May 14, London gig – LINE UP ANNOUNCED

Hello London! Recovered from the marathon? Ready to have a sit down, a drink and hear amazing things about museums? We’ve got a fabulous evening lined up for you, with ten top museum people showing off the best bits about their work.

Museums Showoff is back on Tuesday 14 May. We’ll be at our new home, upstairs at The Black Heart, 3 Greenland Place, NW1 0AP. Doors open at 7pm, the show starts at 7.30pm. Entry is free, but we’ll be collecting on the door for our charity of the month.

Strutting their stuff on stage, divulging things about museums that you’ve never even thought of, will be:

Steve Cross – a man whose entire knowledge of museums consists of ways to tease the Science Museum.

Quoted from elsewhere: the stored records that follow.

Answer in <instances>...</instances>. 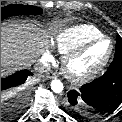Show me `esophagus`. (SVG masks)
Masks as SVG:
<instances>
[{
  "label": "esophagus",
  "mask_w": 122,
  "mask_h": 122,
  "mask_svg": "<svg viewBox=\"0 0 122 122\" xmlns=\"http://www.w3.org/2000/svg\"><path fill=\"white\" fill-rule=\"evenodd\" d=\"M46 78L54 79V78H56V73H54V72L47 73L46 74Z\"/></svg>",
  "instance_id": "esophagus-1"
}]
</instances>
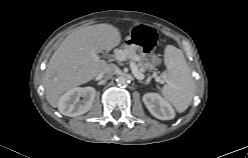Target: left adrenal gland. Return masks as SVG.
<instances>
[{"mask_svg":"<svg viewBox=\"0 0 248 158\" xmlns=\"http://www.w3.org/2000/svg\"><path fill=\"white\" fill-rule=\"evenodd\" d=\"M139 82L144 84V82H142V81H139Z\"/></svg>","mask_w":248,"mask_h":158,"instance_id":"obj_1","label":"left adrenal gland"}]
</instances>
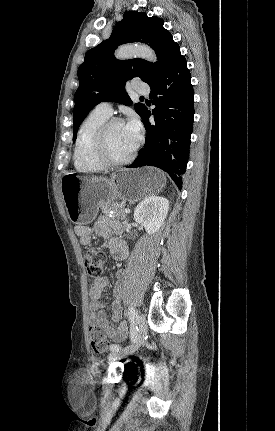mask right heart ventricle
Wrapping results in <instances>:
<instances>
[{
  "label": "right heart ventricle",
  "instance_id": "1",
  "mask_svg": "<svg viewBox=\"0 0 275 431\" xmlns=\"http://www.w3.org/2000/svg\"><path fill=\"white\" fill-rule=\"evenodd\" d=\"M109 116L93 110L82 121L74 148V165L83 173H95L105 167L95 158L93 144L97 131Z\"/></svg>",
  "mask_w": 275,
  "mask_h": 431
}]
</instances>
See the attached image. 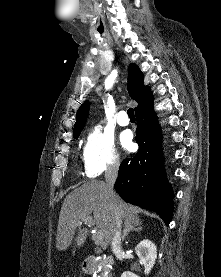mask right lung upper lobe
<instances>
[{
    "instance_id": "right-lung-upper-lobe-1",
    "label": "right lung upper lobe",
    "mask_w": 221,
    "mask_h": 277,
    "mask_svg": "<svg viewBox=\"0 0 221 277\" xmlns=\"http://www.w3.org/2000/svg\"><path fill=\"white\" fill-rule=\"evenodd\" d=\"M128 92L131 98L138 102L135 111L153 97L150 88L144 85L143 73L134 63L129 66ZM89 108L90 103L86 101L78 109L73 133L79 132L83 129L89 114Z\"/></svg>"
}]
</instances>
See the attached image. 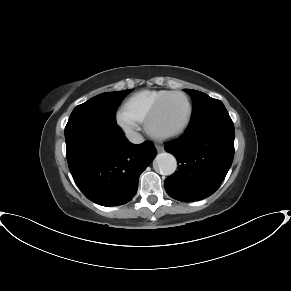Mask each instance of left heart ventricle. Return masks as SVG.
<instances>
[{"instance_id":"left-heart-ventricle-1","label":"left heart ventricle","mask_w":291,"mask_h":291,"mask_svg":"<svg viewBox=\"0 0 291 291\" xmlns=\"http://www.w3.org/2000/svg\"><path fill=\"white\" fill-rule=\"evenodd\" d=\"M187 117V104L184 97L173 95L163 103L155 124L160 130H172L180 127Z\"/></svg>"}]
</instances>
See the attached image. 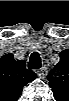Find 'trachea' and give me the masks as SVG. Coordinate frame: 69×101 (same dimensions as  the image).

Sharon Ament – Museums: are we just too polite? What Old Flo has to teach us about how standing up for what we believe in creates a wide-reaching resonance.

Lola Arellano-Weddleton – I’ll be talking about my attempt in 2012 (and again this year) to visit a museum daily, and what I’ve learned through the logistical challenges of becoming a glutton for culture. In particular, I’ll talk about museums in Warsaw, Poland, where I was living last year, on a Fulbright research grant in museum studies.

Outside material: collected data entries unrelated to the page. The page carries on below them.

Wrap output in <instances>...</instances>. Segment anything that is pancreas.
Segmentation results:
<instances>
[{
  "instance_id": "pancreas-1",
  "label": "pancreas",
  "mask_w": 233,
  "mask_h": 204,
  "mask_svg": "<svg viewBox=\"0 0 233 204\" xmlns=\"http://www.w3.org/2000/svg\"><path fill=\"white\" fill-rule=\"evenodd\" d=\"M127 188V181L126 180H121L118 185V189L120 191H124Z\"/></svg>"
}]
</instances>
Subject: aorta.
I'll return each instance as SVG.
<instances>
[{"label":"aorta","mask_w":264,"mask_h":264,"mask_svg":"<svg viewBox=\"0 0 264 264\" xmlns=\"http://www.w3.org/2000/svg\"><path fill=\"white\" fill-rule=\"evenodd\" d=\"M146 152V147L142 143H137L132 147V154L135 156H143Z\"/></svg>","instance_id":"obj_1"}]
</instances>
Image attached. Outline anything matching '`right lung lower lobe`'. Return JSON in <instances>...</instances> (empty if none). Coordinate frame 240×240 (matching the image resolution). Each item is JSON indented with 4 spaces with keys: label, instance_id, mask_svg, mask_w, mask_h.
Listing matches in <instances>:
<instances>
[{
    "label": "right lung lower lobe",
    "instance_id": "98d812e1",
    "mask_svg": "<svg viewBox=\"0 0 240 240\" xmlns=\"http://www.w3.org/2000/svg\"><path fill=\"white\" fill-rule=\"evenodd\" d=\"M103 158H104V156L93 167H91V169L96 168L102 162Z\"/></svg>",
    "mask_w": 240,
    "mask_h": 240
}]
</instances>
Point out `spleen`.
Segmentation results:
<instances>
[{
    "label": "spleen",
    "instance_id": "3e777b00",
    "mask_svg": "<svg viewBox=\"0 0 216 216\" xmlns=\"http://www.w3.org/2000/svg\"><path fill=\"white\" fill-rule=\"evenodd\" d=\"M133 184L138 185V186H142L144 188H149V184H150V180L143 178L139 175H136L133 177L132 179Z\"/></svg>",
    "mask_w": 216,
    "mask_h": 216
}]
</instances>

Ruth Adams – The Curious Tale of Tipu’s Tiger: Or the story of how a notorious man eating musical instrument was kidnapped from India and brought to London, to be immortalised in poetry, chocolate and cyberspace.

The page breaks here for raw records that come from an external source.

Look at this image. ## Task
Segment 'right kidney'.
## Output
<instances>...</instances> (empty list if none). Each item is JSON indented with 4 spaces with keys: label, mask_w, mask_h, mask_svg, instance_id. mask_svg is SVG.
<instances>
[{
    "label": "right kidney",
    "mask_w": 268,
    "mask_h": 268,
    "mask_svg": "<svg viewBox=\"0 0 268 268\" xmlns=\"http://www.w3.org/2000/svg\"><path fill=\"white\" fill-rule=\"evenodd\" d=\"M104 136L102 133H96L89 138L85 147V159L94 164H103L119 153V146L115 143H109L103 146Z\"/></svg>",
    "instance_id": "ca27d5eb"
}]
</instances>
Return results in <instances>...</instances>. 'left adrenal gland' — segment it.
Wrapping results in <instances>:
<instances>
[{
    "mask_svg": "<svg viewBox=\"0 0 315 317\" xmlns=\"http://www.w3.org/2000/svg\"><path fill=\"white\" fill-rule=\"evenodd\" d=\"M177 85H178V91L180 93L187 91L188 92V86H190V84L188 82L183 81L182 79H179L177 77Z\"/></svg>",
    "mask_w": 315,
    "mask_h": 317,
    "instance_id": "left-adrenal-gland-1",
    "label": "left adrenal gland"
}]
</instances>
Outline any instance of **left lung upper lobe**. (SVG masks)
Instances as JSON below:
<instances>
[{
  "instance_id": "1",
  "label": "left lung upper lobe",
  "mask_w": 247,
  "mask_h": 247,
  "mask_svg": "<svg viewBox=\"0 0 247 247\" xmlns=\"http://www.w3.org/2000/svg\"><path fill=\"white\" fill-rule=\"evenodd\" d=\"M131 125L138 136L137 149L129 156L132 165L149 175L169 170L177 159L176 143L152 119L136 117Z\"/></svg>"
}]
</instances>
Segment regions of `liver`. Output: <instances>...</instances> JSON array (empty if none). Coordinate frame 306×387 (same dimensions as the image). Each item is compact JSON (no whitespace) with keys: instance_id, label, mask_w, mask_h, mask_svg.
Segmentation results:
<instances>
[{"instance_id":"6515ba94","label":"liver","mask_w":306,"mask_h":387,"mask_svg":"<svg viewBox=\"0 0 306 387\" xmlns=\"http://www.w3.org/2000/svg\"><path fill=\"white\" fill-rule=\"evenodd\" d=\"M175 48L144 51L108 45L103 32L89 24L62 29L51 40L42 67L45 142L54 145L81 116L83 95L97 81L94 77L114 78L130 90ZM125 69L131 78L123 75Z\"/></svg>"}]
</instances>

Adrian Murphy & Vicky Pearce – We will be talking about what it’s like to be the voice of museum on Twitter – the highs, the lows, the fun and games, taking a journey from Macedonian socks to Ethiopian lyres via many, many pangolins. And we’ll try to give you actual, practical top tips if you have to be your museums’ voice but we may just make lots of puns and alliteration.

Emily Yates – Sherlock Holmes and The Museum Inaccuracy. Sherlock Holmes may be a clever guy, but when running around a museum he does have some odd ideas about how we operate. I have set up my own casebook of investigations into how museums operate in the Holmesian world, and why we may disagree with him.

Kat Nilsson – Kat expresses her love for science and frustration with the personalities of objects available to tell science stories. When did they become so bland and what on earth can be done about it?

Rachel Jennings – Museums are a lot like icebergs: what’s on display is just a tiny part of the whole, and what’s hidden is much more interesting! I will take you on a brief tour through the weird and wonderful world of stored collections at the Horniman Museum.

Meriel Jeater – A little-known part of the Museum of London’s medieval collection is its bawdy badges depicting male and female genitalia, amusing visual puns and mating chickens. Why were these badges made and who wore them? Curator Meriel Jeater explores the sexy side of medieval life and asks whether these badges are as naughty as they might seem to modern eyes.

Miranda Stearn – What’s all this contemporary art doing in my museum? From Grayson Perry at the British Museum to Mark Wallinger at the National Gallery, recently it’s been hard to escape contemporary interventions in our museums. I’ll be showing off my PhD research musing on why this might be.

Richard Sandling – Richard Sandling collects Videos. He has so many he would like to turn his house into a VHS museum. Could he? Should he? Can he? How do you even become a museum? Find out tonight!